Mefisto e a sedução do poder

A Editora Estação Liberdade de São Paulo relança em todo o Brasil Mefisto – Romance de uma Carreira de Klaus Mann, filho mais velho de um dos maiores romancistas do século XX, Thomas Mann, autor de “A Montanha Mágica” e “Morte em Veneza”, obra que tive o prazer de traduzir.

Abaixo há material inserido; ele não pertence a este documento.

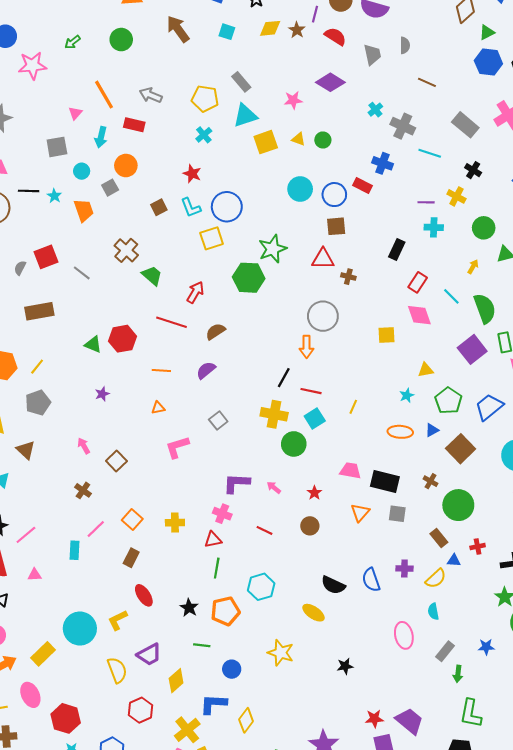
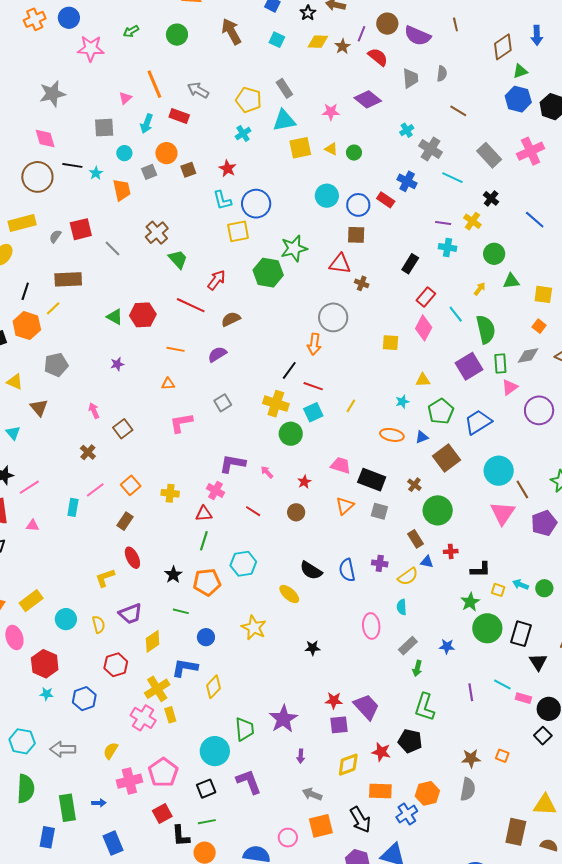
brown square: (159, 207) -> (188, 170), moved
pink diamond: (419, 315) -> (424, 328), turned 40
yellow line: (37, 367) -> (53, 308), moved
cyan circle: (80, 629) -> (66, 619), moved, size x0.7
yellow semicircle: (117, 670) -> (99, 624), size x0.7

A história do romance mais famoso de Klaus Mann é simples e provavelmente muito comum naqueles tempos difíceis em que a desfaçatez, a perversidade e a barbárie imperavam, em meio ao desemprego em massa e à inflação galopante. Um carreirista oportunista pretende subir na vida a todo custo. É um ator talentoso de uma cidade provinciana da Alemanha no final da década de vinte, que está disposto a tudo para realizar o seu intento. É inescrupuloso e cheio de ambição: ingredientes fundamentais para quem nutre pretensões tão elevadas. O personagem que o consagra no palco e na vida é Mefisto, a encarnação bufa e diabólica do Mal,  criação do escritor símbolo da  Alemanha: Johann Wolfgang Goethe.

O triunvirato detentor do poder na Alemanha nazista, tão bem descrito por Klaus Mann nesse romance, suscita o sorriso sarcástico do leitor, e nos divertiríamos muito mais se não soubéssemos o que estava sendo maquinado e executado por aquelas grotescas figuras esbravejantes. Mas o ator Höfgen não está interessado nessas questões políticas e sociais degradantes; ele ama a arte e a boa vida e se deleita com as benesses e as riquezas proporcionadas por sua proximidade com os todo-poderosos. Torturar, mortificar e matar passam a compor os prazeres cotidianos daquela raça dita superior em sua ânsia desmedida de domínio. E Höfgen até que “se adapta bem a essa sociedade, tem a sua falsa dignidade, seu arrebatamento histérico, seu cinismo vaidoso e o demonismo barato”, e se coloca – a ele e a nós – uma questão decisiva: “Será que não sou um canalha?”

A obra questiona enfim o comportamento daqueles indivíduos que em qualquer época e em qualquer regime político “querem se dar bem”, fazendo da adulação e da esperteza uma prática corriqueira e legítima. Acresce-se a isso a fascinação dos nazistas pela arte da representação no que ela tem de mais superficial: as poses, os gestos grandiloqüentes, o fingimento convincente.

Sem dúvida, a riqueza maior desta obra está em suas leituras múltiplas: da referência à vida real de um grande ator alemão, passando pela sátira das excentricidades nazistas, pela sedução capciosa do poder e pela ambição cega e destrutiva, ao perigoso pacto com o demônio, que no mundo moderno aparece travestido em trajes de gala ou em requintados ternos da moda.

Hoje sentimos nojo ao ver o resultado daquela sanha desenfreada, mas muitas vezes não refletimos devidamente sobre os comportamentos que permitem e possibilitam o surgimento de atrocidades semelhantes em todas as sociedades e todas as épocas. Que além do prazer de nos defrontarmos com a boa literatura, o romance nos estimule também a perceber melhor os desejos e as ambições humanas, que em sua ânsia de se verem realizadas desembocam quase sempre em tenebrosos abismos da alma.